Apesar de lançada no ambiente do G20, a iniciativa está aberta a países de fora do grupo, além de organizações internacionais. Nesta fase, os termos são formalizados e abre-se o caminho para a adesão dos países interessados.
Durante o evento desta quarta-feira, os países membros do G20 endossaram os termos da proposta brasileira.
“Esta é uma aprovação histórica. Se concretizado, mudará a vida de milhões de pessoas em todo o mundo”, comemorou o ministro do Desenvolvimento e Assistência Social, Família e Combate à Fome, Wellington Dias.
O aval na reunião desta quarta não significa que os países tenham aderido ao compromisso. Segundo o ministro Dias, os países que aderirem precisam tratar o combate à fome como uma política de Estado, estabelecer metas e levar em conta experiências bem-sucedidas de outros países, como programas de transferência de renda e alimentação escolar.
O lançamento definitivo da Aliança Global deverá ser concluído na reunião de cúpula do G20, nos dias 18 e 19 de novembro, também no Rio de Janeiro.
O Ministro dos Negócios Estrangeiros, Mauro Vieira, disse que a Aliança Global “responde aos anseios das populações dos países e às expectativas das sociedades”.
“Os olhos do mundo estão sobre nós. Não podemos falhar neste processo”, declarou.
Mapa da Fome
O lançamento aconteceu no Galpão da Cidadania, aos pés do Morro da Providência, no centro do Rio de Janeiro.
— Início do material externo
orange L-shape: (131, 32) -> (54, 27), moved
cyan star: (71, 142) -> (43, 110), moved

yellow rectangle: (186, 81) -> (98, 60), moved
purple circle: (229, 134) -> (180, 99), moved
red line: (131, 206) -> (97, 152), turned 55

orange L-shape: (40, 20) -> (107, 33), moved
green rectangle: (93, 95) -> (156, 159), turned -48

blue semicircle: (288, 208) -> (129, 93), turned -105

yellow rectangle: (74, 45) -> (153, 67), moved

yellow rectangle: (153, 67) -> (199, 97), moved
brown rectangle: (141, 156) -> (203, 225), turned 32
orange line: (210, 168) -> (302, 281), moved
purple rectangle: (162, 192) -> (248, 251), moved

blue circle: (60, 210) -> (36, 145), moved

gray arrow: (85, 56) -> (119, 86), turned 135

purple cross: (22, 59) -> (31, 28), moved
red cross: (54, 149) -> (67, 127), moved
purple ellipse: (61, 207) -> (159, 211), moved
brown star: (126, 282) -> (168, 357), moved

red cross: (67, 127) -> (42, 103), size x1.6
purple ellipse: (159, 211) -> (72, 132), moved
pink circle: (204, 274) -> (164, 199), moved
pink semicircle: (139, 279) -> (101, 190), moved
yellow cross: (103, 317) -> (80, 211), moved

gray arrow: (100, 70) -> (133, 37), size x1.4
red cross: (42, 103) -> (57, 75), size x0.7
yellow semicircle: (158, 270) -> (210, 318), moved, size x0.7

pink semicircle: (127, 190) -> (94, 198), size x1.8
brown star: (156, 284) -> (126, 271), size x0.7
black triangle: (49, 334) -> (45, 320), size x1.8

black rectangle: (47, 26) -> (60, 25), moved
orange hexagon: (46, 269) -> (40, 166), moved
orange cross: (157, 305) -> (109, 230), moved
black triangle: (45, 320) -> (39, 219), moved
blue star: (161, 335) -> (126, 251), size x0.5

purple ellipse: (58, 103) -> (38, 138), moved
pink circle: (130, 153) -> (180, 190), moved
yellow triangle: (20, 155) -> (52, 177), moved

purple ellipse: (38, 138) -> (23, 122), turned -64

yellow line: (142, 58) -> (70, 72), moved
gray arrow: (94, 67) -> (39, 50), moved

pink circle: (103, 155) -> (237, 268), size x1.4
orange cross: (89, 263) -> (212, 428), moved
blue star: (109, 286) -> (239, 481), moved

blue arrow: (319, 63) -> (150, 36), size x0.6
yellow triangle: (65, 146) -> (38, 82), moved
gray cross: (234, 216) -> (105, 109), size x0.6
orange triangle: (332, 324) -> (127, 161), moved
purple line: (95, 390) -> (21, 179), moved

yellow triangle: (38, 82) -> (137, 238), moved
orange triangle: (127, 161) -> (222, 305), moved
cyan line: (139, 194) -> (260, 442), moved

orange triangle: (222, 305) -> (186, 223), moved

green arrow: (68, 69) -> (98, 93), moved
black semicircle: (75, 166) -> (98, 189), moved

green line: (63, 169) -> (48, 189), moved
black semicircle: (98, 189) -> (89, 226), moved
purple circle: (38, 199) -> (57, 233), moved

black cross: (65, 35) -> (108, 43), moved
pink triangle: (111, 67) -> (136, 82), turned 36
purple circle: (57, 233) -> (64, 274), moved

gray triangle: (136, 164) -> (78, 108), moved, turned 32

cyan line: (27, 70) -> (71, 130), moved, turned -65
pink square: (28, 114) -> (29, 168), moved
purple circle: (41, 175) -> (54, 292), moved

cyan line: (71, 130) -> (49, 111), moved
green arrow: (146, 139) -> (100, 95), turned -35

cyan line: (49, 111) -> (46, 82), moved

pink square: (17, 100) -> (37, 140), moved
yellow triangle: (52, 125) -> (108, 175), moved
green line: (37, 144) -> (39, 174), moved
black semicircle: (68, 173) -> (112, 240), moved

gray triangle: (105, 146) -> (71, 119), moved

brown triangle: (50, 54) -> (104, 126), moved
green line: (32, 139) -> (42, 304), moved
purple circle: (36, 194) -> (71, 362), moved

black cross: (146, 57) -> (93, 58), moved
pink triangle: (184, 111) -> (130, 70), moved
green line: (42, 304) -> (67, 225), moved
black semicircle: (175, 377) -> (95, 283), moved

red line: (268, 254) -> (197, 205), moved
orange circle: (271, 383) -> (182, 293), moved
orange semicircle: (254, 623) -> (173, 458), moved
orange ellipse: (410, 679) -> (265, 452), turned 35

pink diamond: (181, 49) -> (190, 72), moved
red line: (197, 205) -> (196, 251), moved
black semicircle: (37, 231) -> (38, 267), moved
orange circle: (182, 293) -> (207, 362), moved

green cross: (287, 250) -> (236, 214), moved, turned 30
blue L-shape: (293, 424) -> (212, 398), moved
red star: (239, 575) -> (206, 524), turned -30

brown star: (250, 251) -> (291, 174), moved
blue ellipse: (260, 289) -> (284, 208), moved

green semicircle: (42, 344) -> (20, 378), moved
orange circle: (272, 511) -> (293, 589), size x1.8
O endereço é sede da organização não governamental (ONG) Ação da Cidadania, fundada em 1993 pelo sociólogo Herbert de Souza. A ONG é referência no combate à fome, tendo criado a campanha Quem Tem Fome Tem Presa.
Horas antes do pré-lançamento da Aliança Global, também no Galpão da Cidadania, a Organização das Nações Unidas para a Alimentação e a Agricultura (FAO) divulgou um relatório atualizado sobre o Estado da Insegurança Alimentar Mundial. Segundo o documento, entre 713 milhões e 757 milhões de pessoas poderão ter enfrentado a fome até 2023 – uma em cada 11 pessoas no mundo.
No Brasil, entre 2022 e 2023, a insegurança alimentar grave cairá de 8% para 1,2% da população. Em números absolutos, passou de 17,2 milhões para 2,5 milhões de brasileiros.
Segundo a metodologia da FAO, a insegurança alimentar grave é quando uma pessoa está de facto sem acesso a alimentos e passou um dia inteiro ou mais sem comer.
Segundo a diretora executiva do Fundo das Nações Unidas para a Infância (Unicef), Catherine Russell, a Aliança Global proposta pelo Brasil é um dos meios de direcionar recursos para o combate à fome no mundo.